On 28 April 2002 Russia lost one of its most influential and malleable leaders when former General Aleksandr Lebed was killed in a helicopter crash. At his essence Mr. Lebed was a friend to neither socialism nor democracy, but in his short time of political influence, he left an important legacy.

Mr. Lebed gained national recognition when he emerged as one of the front runners in the 1996 Russian Presidential elections. As a self-described "soft nationalist", his main platform issue was protecting Russians in the "Near Abroad" - Russia's term for the other former Soviet Socialist Republics it once ruled. A hero of the Afganistan war (1979 - 1989) and a long-time commander in Moldova, Mr. Lebed was forced out of the army in 1994 for refusing to surrender his command because he did not think it well advised to "abandon" the Russian population in Moldova. His dismissal from the army led to a very antagonistic feud between Mr. Lebed and the Russian defense minister Pavel Grachev. That feud was the incentive for Mr. Lebed's 1996 Presidential ambitions.

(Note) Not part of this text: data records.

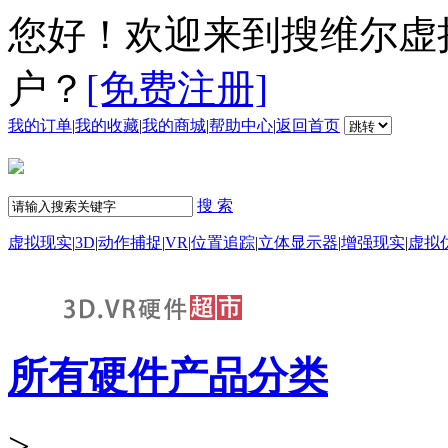
您好！欢迎来到搜维尔虚
户？
[免费注册]
我的订单
|
我的收藏
|
我的商城
|
帮助中心
|
返回首页
搜 索
虚拟现实
|
3D
|
动作捕捉
|
VR
|
位置追踪
|
立体显示器
|
增强现实
|
虚拟
所有硬件产品分类
>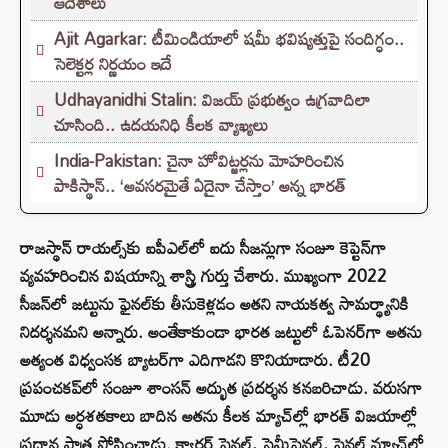
ఆదేశాలు
Ajit Agarkar: టీమిండియాలో షమీ భవిష్యత్తుపై సందిగ్ధం..
సెలెక్టర్ల నిర్ణయం ఇదే
Udhayanidhi Stalin: విజయ్ ప్రభుత్వం ఉగ్రవాదిలా
చూసింది.. ఉదయనిధి కీలక వ్యాఖ్యలు
India-Pakistan: చైనా హోవిట్జర్లను మోహరించిన
పాకిస్థాన్.. ‘అవసరమైతే ఏదైనా చేస్తాం’ అన్న భారత్
రాజస్థాన్ రాయల్స్‌కు ఐపీఎల్‌లో ఐదు సీజన్లుగా సంజూ కెప్టెన్‌గా
వ్యవహరించిన విషయాన్ని శాస్త్రి గుర్తు చేశారు. ముఖ్యంగా 2022
సీజన్‌లో జట్టును ఫైనల్‌కు తీసుకెళ్లడం అతని నాయకత్వ సామర్థ్యానికి
నిదర్శనమని అన్నారు. అంతేకాకుండా భారత జట్టులో ఓపెనర్‌గా అతను
అత్యంత విధ్వంసక బ్యాటర్‌గా ఎదిగాడని కొనియాడారు. టీ20
ప్రపంచకప్‌లో సంజూ శాంసన్ అద్భుత ప్రదర్శన కనబరిచాడు. వరుసగా
మూడు అర్ధశతకాలు బాదిన అతను కీలక మ్యాచ్‌ల్లో భారత్ విజయాల్లో
ప్రధాన పాత్ర పోషించాడు. క్వార్టర్ ఫైనల్, సెమీఫైనల్, ఫైనల్ మ్యాచ్‌ల్లో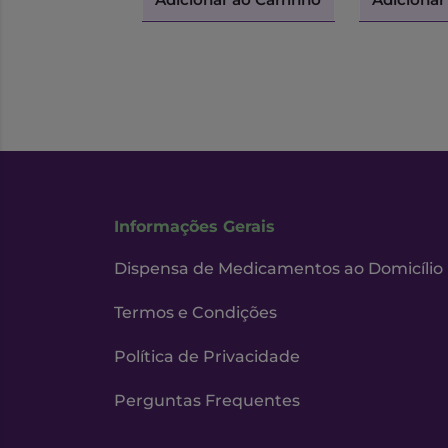
Informações Gerais
Dispensa de Medicamentos ao Domicílio
Termos e Condições
Política de Privacidade
Perguntas Frequentes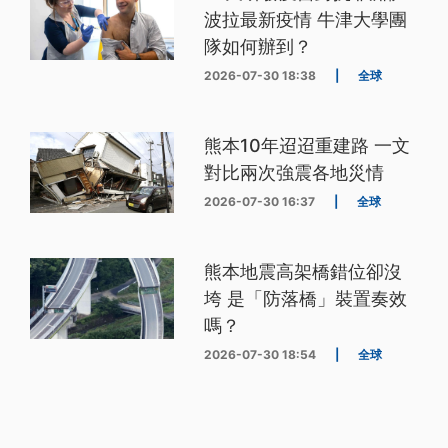
波拉最新疫情 牛津大學團
隊如何辦到？
2026-07-30 18:38
|
全球
熊本10年迢迢重建路 一文
對比兩次強震各地災情
2026-07-30 16:37
|
全球
熊本地震高架橋錯位卻沒
垮 是「防落橋」裝置奏效
嗎？
2026-07-30 18:54
|
全球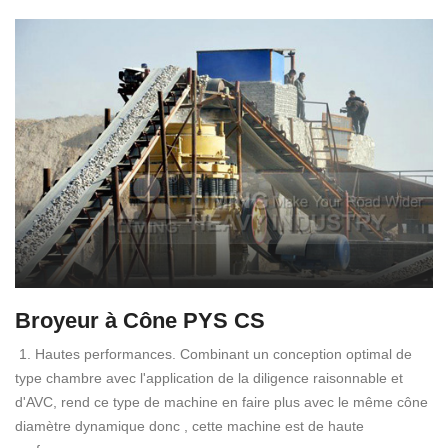
Broyeur à Cône PYS CS
1. Hautes performances. Combinant un conception optimal de
type chambre avec l'application de la diligence raisonnable et
d'AVC, rend ce type de machine en faire plus avec le même cône
diamètre dynamique donc , cette machine est de haute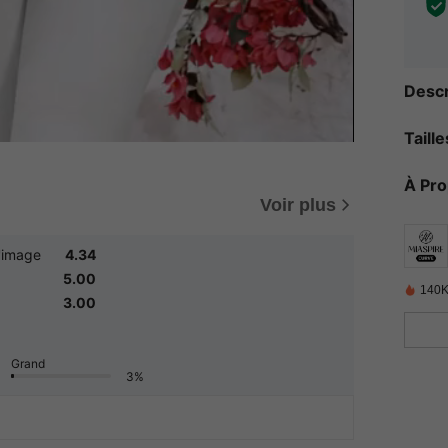
Descr
Taill
À Pr
Voir plus
'image
4.34
5.00
140K
3.00
Grand
3%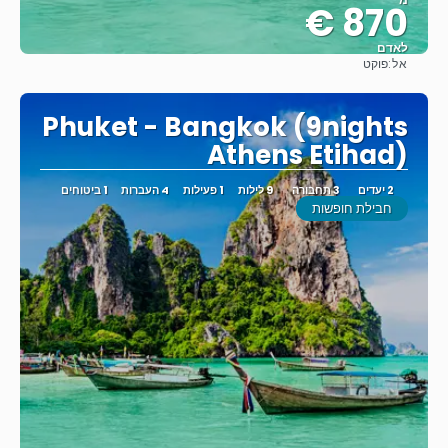
870 €
לאדם
אל:
פוקט
ראה
Phuket - Bangkok (9nights
Athens Etihad)
2 יעדים
3 תחבורה
9 לילות
1 פעילות
4 העברות
1 ביטוחים
חבילת חופשות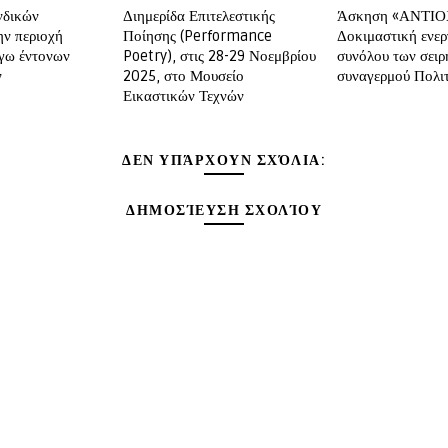
νδικών
Διημερίδα Επιτελεστικής
Άσκηση «ΑΝΤΙΟ
ν περιοχή
Ποίησης (Performance
Δοκιμαστική ενε
γω έντονων
Poetry), στις 28-29 Νοεμβρίου
συνόλου των σει
ν
2025, στο Μουσείο
συναγερμού Πολι
Εικαστικών Τεχνών
ΔΕΝ ΥΠΆΡΧΟΥΝ ΣΧΌΛΙΑ:
ΔΗΜΟΣΊΕΥΣΗ ΣΧΟΛΊΟΥ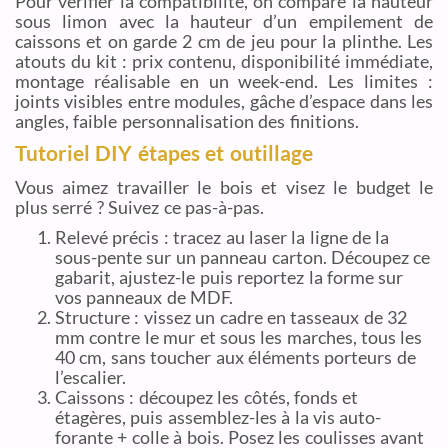
Pour vérifier la compatibilité, on compare la hauteur
sous limon avec la hauteur d’un empilement de
caissons et on garde 2 cm de jeu pour la plinthe. Les
atouts du kit : prix contenu, disponibilité immédiate,
montage réalisable en un week-end. Les limites :
joints visibles entre modules, gâche d’espace dans les
angles, faible personnalisation des finitions.
Tutoriel DIY étapes et outillage
Vous aimez travailler le bois et visez le budget le
plus serré ? Suivez ce pas-à-pas.
Relevé précis : tracez au laser la ligne de la
sous-pente sur un panneau carton. Découpez ce
gabarit, ajustez-le puis reportez la forme sur
vos panneaux de MDF.
Structure : vissez un cadre en tasseaux de 32
mm contre le mur et sous les marches, tous les
40 cm, sans toucher aux éléments porteurs de
l’escalier.
Caissons : découpez les côtés, fonds et
étagères, puis assemblez-les à la vis auto-
forante + colle à bois. Posez les coulisses avant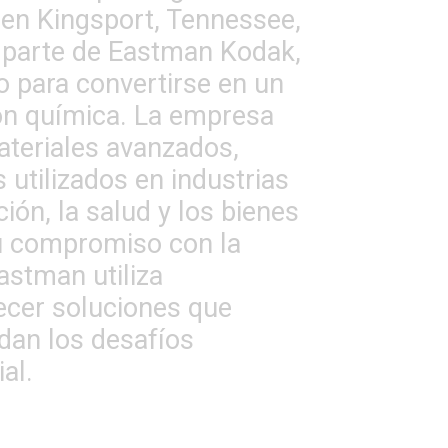
 en Kingsport, Tennessee,
parte de Eastman Kodak,
 para convertirse en un
ión química. La empresa
teriales avanzados,
 utilizados en industrias
ión, la salud y los bienes
u compromiso con la
Eastman utiliza
ecer soluciones que
rdan los desafíos
al.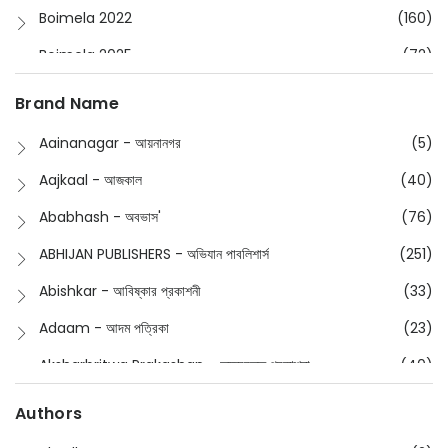
Boimela 2022
(160)
Boimela 2025
(72)
Boimela 2026
(48)
Brand Name
Buddhism
(2)
Aainanagar - আয়নানগর
(5)
Children
(50)
Aajkaal - আজকাল
(40)
Children's & Young Adult
(176)
Ababhash - অবভাস'
(76)
Classic
(20)
ABHIJAN PUBLISHERS - অভিযান পাবলিশার্স
(251)
Collections
(670)
Abishkar - আবিষ্কার প্রকাশনী
(33)
Comics
(8)
Adaam - আদম পত্রিকা
(23)
Detective
(4)
Aksharbritwa Prakashan - অক্ষরবৃত্ত প্রকাশনা
(40)
Devotional
(1)
Ampatajampata - আমপাতা জামপাতা
(11)
Authors
Dictionary
(8)
Anik- অনীক
(5)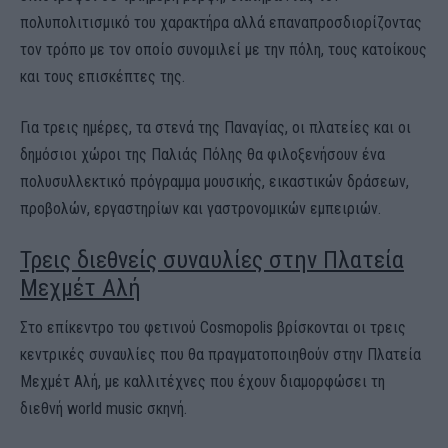
πολυπολιτισμικό του χαρακτήρα αλλά επαναπροσδιορίζοντας
τον τρόπο με τον οποίο συνομιλεί με την πόλη, τους κατοίκους
και τους επισκέπτες της.
Για τρεις ημέρες, τα στενά της Παναγίας, οι πλατείες και οι
δημόσιοι χώροι της Παλιάς Πόλης θα φιλοξενήσουν ένα
πολυσυλλεκτικό πρόγραμμα μουσικής, εικαστικών δράσεων,
προβολών, εργαστηρίων και γαστρονομικών εμπειριών.
Τρεις διεθνείς συναυλίες στην Πλατεία
Μεχμέτ Αλή
Στο επίκεντρο του φετινού Cosmopolis βρίσκονται οι τρεις
κεντρικές συναυλίες που θα πραγματοποιηθούν στην Πλατεία
Μεχμέτ Αλή, με καλλιτέχνες που έχουν διαμορφώσει τη
διεθνή world music σκηνή.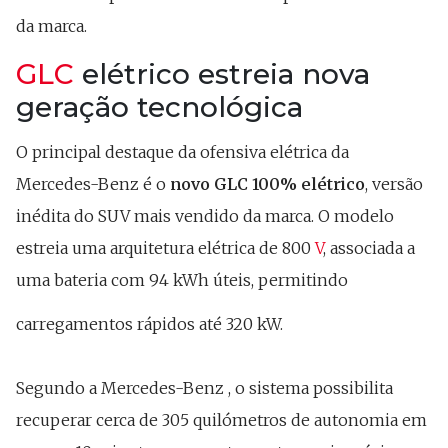
da marca.
GLC
elétrico estreia nova
geração tecnológica
O principal destaque da ofensiva elétrica da
Mercedes-Benz é o
novo GLC 100% elétrico
, versão
inédita do SUV mais vendido da marca. O modelo
estreia uma arquitetura elétrica de 800
V
, associada a
uma bateria com 94 kWh úteis, permitindo
carregamentos rápidos até 320 kW.
Segundo a Mercedes-Benz , o sistema possibilita
recuperar cerca de 305 quilómetros de autonomia em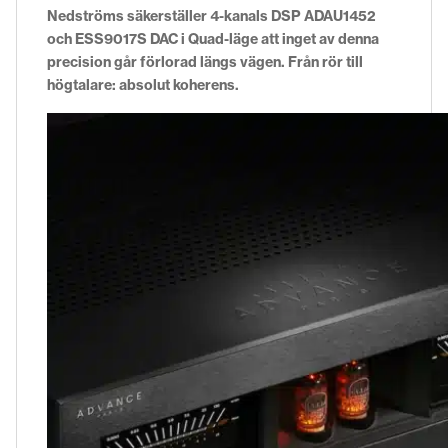
Nedströms säkerställer 4-kanals DSP ADAU1452
och ESS9017S DAC i Quad-läge att inget av denna
precision går förlorad längs vägen. Från rör till
högtalare: absolut koherens.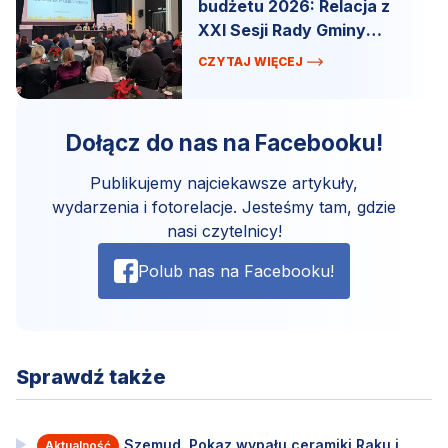
budżetu 2026: Relacja z
XXI Sesji Rady Gminy
Szemud.
CZYTAJ WIĘCEJ
Dołącz do nas na Facebooku!
Publikujemy najciekawsze artykuły,
wydarzenia i fotorelacje. Jesteśmy tam, gdzie
nasi czytelnicy!
Polub nas na Facebooku!
Sprawdź także
Szemud. Pokaz wypału ceramiki Raku i
Aktualność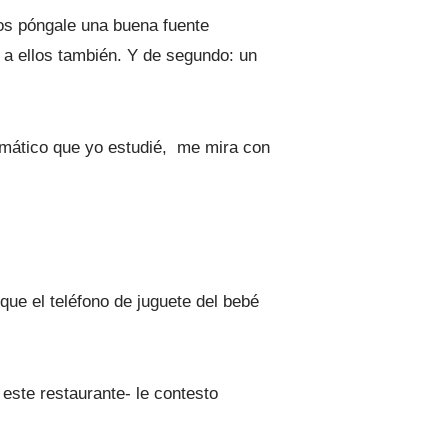
ños póngale una buena fuente
 a ellos también. Y de segundo: un
ramático que yo estudié, me mira con
ue el teléfono de juguete del bebé
 este restaurante- le contesto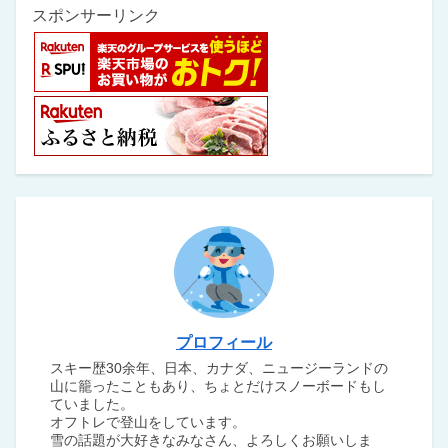
スポンサーリンク
プロフィール
スキー歴30余年、日本、カナダ、ニュージーランドの
山に籠ったこともあり、ちょとだけスノーボードもし
ていました。
オフトレで登山をしています。
雪の話題が大好きなみなさん、よろしくお願いしま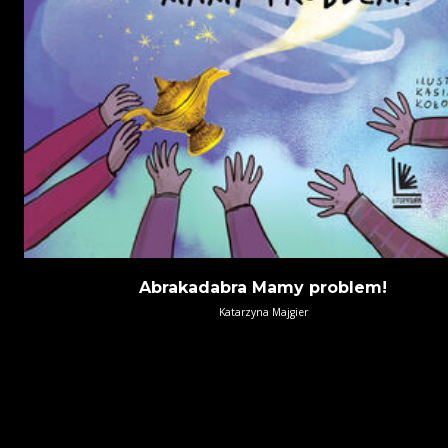
Abrakadabra Mamy problem!
Katarzyna Majgier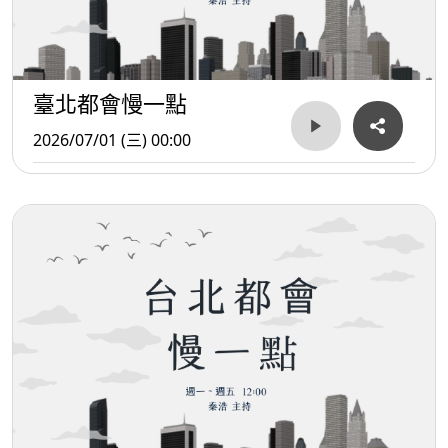
臺北都會慢一點
2026/07/01 (三) 00:00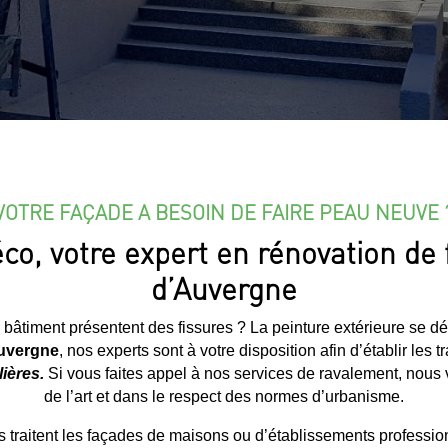
VOTRE FAÇADE A BESOIN DE FAIRE PEAU NEUVE 
co, votre expert en rénovation de
d’Auvergne
 bâtiment présentent des fissures ? La peinture extérieure se d
uvergne
, nos experts sont à votre disposition afin d’établir les t
ières.
Si vous faites appel à nos services de ravalement, nous 
de l’art et dans le respect des normes d’urbanisme.
traitent les façades de maisons ou d’établissements professio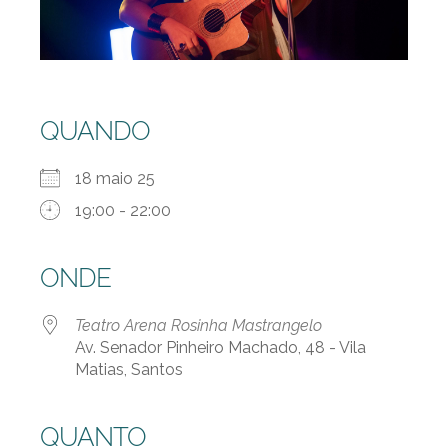
QUANDO
18 maio 25
19:00 - 22:00
ONDE
Teatro Arena Rosinha Mastrangelo
Av. Senador Pinheiro Machado, 48 - Vila
Matias, Santos
QUANTO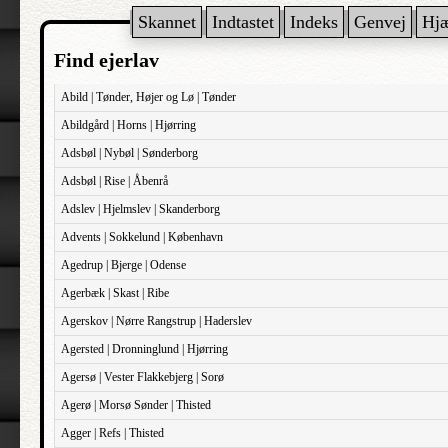
Skannet
Indtastet
Indeks
Genvej
Hj
Find ejerlav
Abild | Tønder, Højer og Lø | Tønder
Abildgård | Horns | Hjørring
Adsbøl | Nybøl | Sønderborg
Adsbøl | Rise | Åbenrå
Adslev | Hjelmslev | Skanderborg
Advents | Sokkelund | København
Agedrup | Bjerge | Odense
Agerbæk | Skast | Ribe
Agerskov | Nørre Rangstrup | Haderslev
Agersted | Dronninglund | Hjørring
Agersø | Vester Flakkebjerg | Sorø
Agerø | Morsø Sønder | Thisted
Agger | Refs | Thisted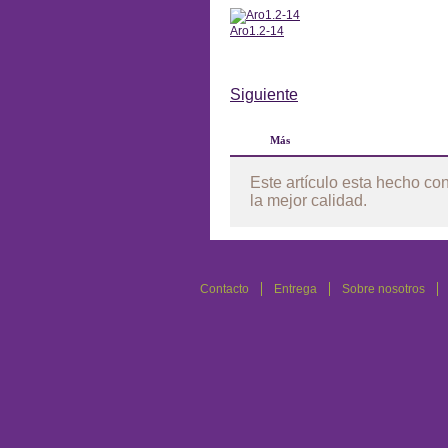
Aro1.2-14
Anterior
Siguiente
Más
Este artículo esta hecho co
la mejor calidad.
Contacto
Entrega
Sobre nosotros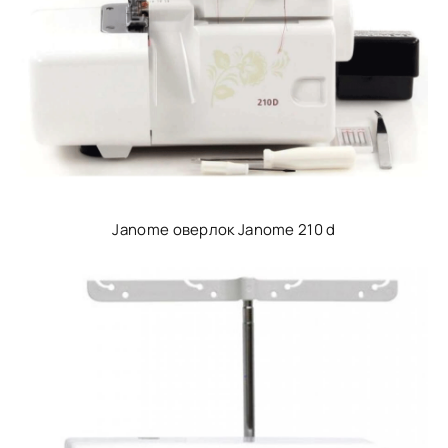
Janome оверлок Janome 210 d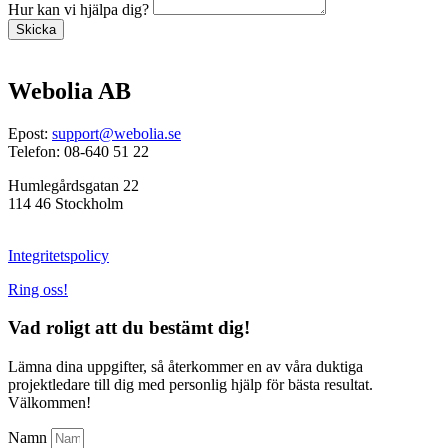
Hur kan vi hjälpa dig?
Skicka
Webolia AB
Epost:
support@webolia.se
Telefon: 08-640 51 22
Humlegårdsgatan 22
114 46 Stockholm
Integritetspolicy
Ring oss!
Vad roligt att du bestämt dig!
Lämna dina uppgifter, så återkommer en av våra duktiga
projektledare till dig med personlig hjälp för bästa resultat.
Välkommen!
Namn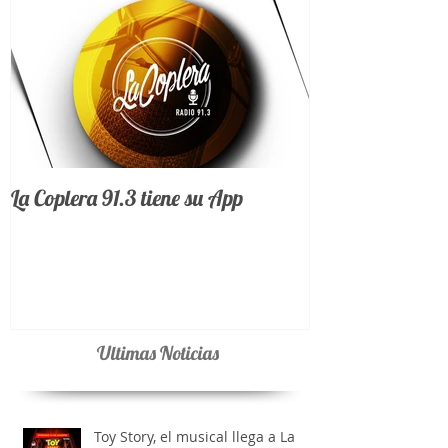
La Coplera 91.3 tiene su App
Ultimas Noticias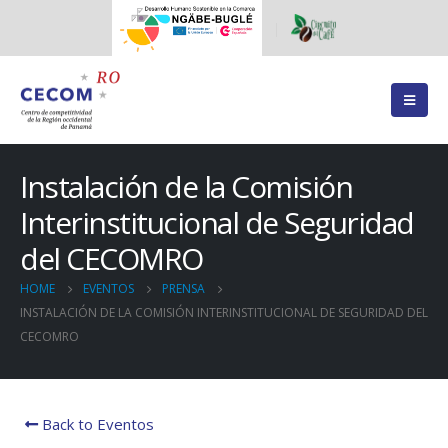
Instalación de la Comisión
Interinstitucional de Seguridad
del CECOMRO
HOME
EVENTOS
PRENSA
INSTALACIÓN DE LA COMISIÓN INTERINSTITUCIONAL DE SEGURIDAD DEL
CECOMRO
Back to Eventos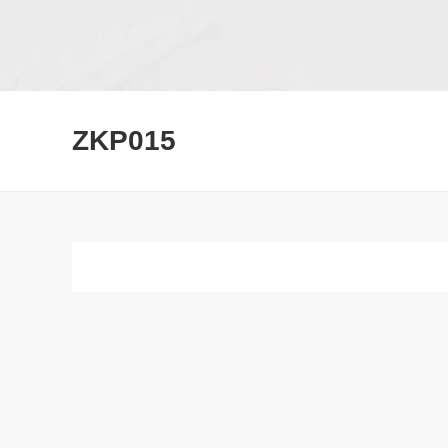
ZKP015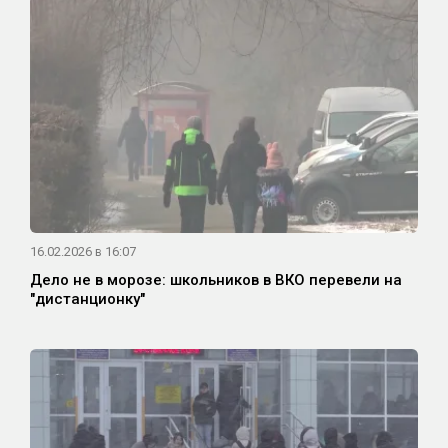
16.02.2026 в 16:07
Дело не в морозе: школьников в ВКО перевели на
"дистанционку"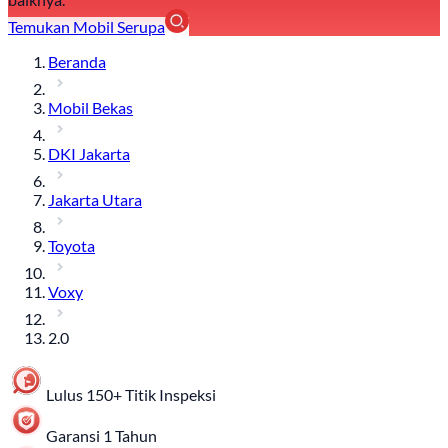
Temukan Mobil Serupa
Beranda
Mobil Bekas
DKI Jakarta
Jakarta Utara
Toyota
Voxy
2.0
Lulus 150+ Titik Inspeksi
Garansi 1 Tahun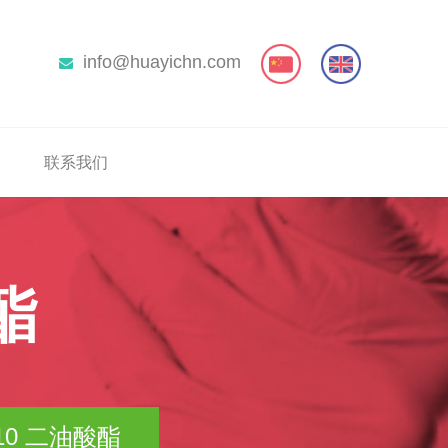
info@huayichn.com
联系我们
酯
10 二油酸酯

As a matter of actualities, Gemeral Lebed very nearly became President Lebed. After he received 15% of the vote on the first ballot (enough votes to place him third), Mr. Lebed was the most sought-after politician in Russia. The day after the election, President Boris Yeltsin (who placed first with 35% of the vote) named Mr. Lebed as the new Federal Security Service minister. Mr. Lebed immediately sacked several close Yeltsin advisers and ordered a drastic reshuffle. Defense minister Grachev and Mr. Yeltsin's long-time personal security chief Aleksandr Korsikov were the first hard-line "Party of War" members to lose the battle. In classic Russian putsch tradition, Mr. Lebed himself assumed the duties of those former aids and ministers. Yeltsin campaign chairman Anatoli Chubais described the reshuffle as "an effort to forestall elements within the government who hoped they could prevent the second round of elections". Mr. Lebed seemed to accept this assessment. In reply, he observed: "Now the last communists are purged from Russia's government". He seemed to forget that only ten years previous, Mr. Yeltsin had sung the International as loudly and as proudly as his Communist Party colleagues.

Whatever strategy Mr. Lebed and Mr. Chubais pursued, the result was a resounding Yeltsin re-election triumph. Boris Yeltsin won 54% of the vote; the Communist candidate Genady Zyuganov won 40%. The official response to the victory was another cabinet reshuffle. Viktor Chernomyrden was prime minister and de facto vice-President. Mr. Lebed chose Igor Rodionov as the new defense minister. Mr. Radionov's reputation implied that he would easily take recourse to the brutal use of force. The April 1989 massacre in Tbilisi, Georgia was on his hands. Days after he got the defense ministry, Mr. Radionov ordered attacks against the Chechen capital of Grozny. This was a drastic policy change from the pre-election pledges to end the war in Chechnya.